China 'constructive' on Iran nuclear deal: foreign minister

2015-07-15 09:58China Daily Editor: Si Huan

China has played a uniquely constructive role in the historic nuclear deal concluded on Tuesday in Vienna, Austria, between Iran and six world powers, according to Chinese Foreign Minister Wang Yi.

The long-awaited agreement with China, Britain, France, Germany, Russia and the United States, known as the P5+1, aims to limit Iran's nuclear program in exchange for the gradual suspension of sanctions.

"Today is a historical day," Wang told reporters after the agreement, as posted on the Foreign Ministry's website.

Wang believes the most important achievement of the agreement is that it protects the global non-proliferation system. While Iran made a political commitment not to develop nuclear weapons, it has been given the right to peaceful use of nuclear energy.

"It is also turning a new page of Iran's relationship with the other parties," Wang said.

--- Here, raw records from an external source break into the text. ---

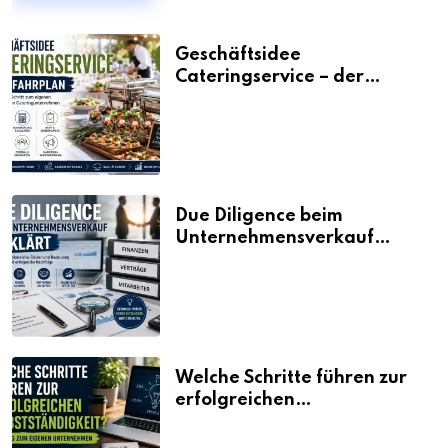
Geschäftsidee
Cateringservice – der
Fahrplan
Due Diligence beim
Unternehmensverkauf
erklärt
Welche Schritte führen zur
erfolgreichen
Selbstständigkeit?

Wang, who has been shuttling between the nuclear talks in Vienna and the BRICS summit and Shanghai Cooperation Organization meeting in Ufa, Russia, last week, said the agreement succeeded because it adhered to the principle of a political solution despite difficulties and complexities.

He said the agreement has been a useful practice for the international community to solve major disputes through dialogue, and it also set a good example for solving other global and regional hot spot issues, including the denuclearization of the Korean Peninsula.

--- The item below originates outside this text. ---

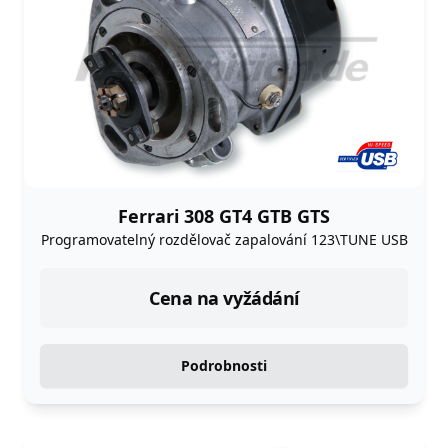
Ferrari 308 GT4 GTB GTS
Programovatelný rozdělovač zapalování 123\TUNE USB
Cena na vyžádání
Podrobnosti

"This comprehensive accord carries significance far beyond the Iranian nuclear issue itself," Wang said.

Wang expressed that China has participated in the whole process of the negotiation in a constructive manner. And China's uniquely constructive role has won praise from all the parties. But he also said that there is still much to do in implementing the deal, and he hopes that all the parties will earnestly implement their commitments.

In Washington, there was a backlash on Tuesday in the Republican-controlled Congress to the 100-page accord. Congress has a 60-day review period and could hold a vote of disapproval and take further action. But President Barack Obama said on Tuesday he will veto moves by Congress to block the Iran deal.

Obama said the US and its international partners achieved something that decades of animosity have not - a comprehensive, long-term deal with Iran that will prevent it from obtaining a nuclear weapon.

"I want to thank our negotiating partners - the United Kingdom, France, Germany, Russia, China, as well as the European Union - for our unity in this effort, which showed that the world can do remarkable things when we share a vision of peacefully addressing conflicts. We showed what we can do when we do not split apart," Obama said.

Brian Katulis, a senior fellow at the Center for American Progress, believes a successful deal on the Iran nuclear issue could serve as a test case for more cooperation between China and the US in the Middle East.

The Center for American Progress, China US Exchange Foundation and the Shanghai Institutes for International Studies released a report on Monday exploring ways that China and the US could cooperate in the Middle East.

Some experts also believe the agreement will enable a revitalized, sanction-free Iran to boost trade and cooperation with China. The sanctions have slashed the Middle East country's oil exports and crippled its economy.

Shada Islam, policy director of the Brussels-based think tank Friends of Europe, said China could help Iran mitigate the impact of the sanctions by providing short-term "emergency aid".

This would help to meet shortfalls in the health sector and supply urgently needed essential items.

"In the long run, the focus will of course be on the development of Iran's infrastructure and oil and gas sector," Islam said. "Given its location and diverse regional interests, Iran will also inevitably play a crucial role in China's (new) Silk Road proposal."

An Huihou, a former Chinese ambassador to Egypt, said Iran has a strong desire to participate in China's Silk Road initiatives amid Tehran's ambitious plans to revive its economy.

Closer economic links would also boost the "going global" strategy of Chinese enterprises and further elevate China's ties with other Middle East countries, An added.

Iran, a key stop on the ancient Silk Road, has joined the China-led Asian Infrastructure Investment Bank as a founding member.

Two-way trade reached a record $51.8 billion last year, up 31.5 percent from 2013. The major products that China, the world's largest energy consumer, imports from Iran include crude oil and iron ore. Iran has the world's fourth-largest oil reserves and the second-largest reserves of natural gas.

Fraser Cameron, director of the Brussels-based EU-Asia Center, said the Iranian economy has outstanding prospects because of its abundant oil and a young, dynamic population. The gradual lifting of sanctions will help it to realize that potential.

"It could quickly become a major economic power in the Middle East," Cameron said. "It occupies a key geostrategic situation and could be an important hub for the new Silk Road initiatives. China-Iran relations could also develop quickly since they have complementary economies."

Li Shaoxian, an expert in Middle East studies at Ningxia University, said the reopening of the Iranian market would increase economic competition between China and Western countries. China has advantages, including a rich knowledge of the local market and huge foreign exchange reserves that could be invested.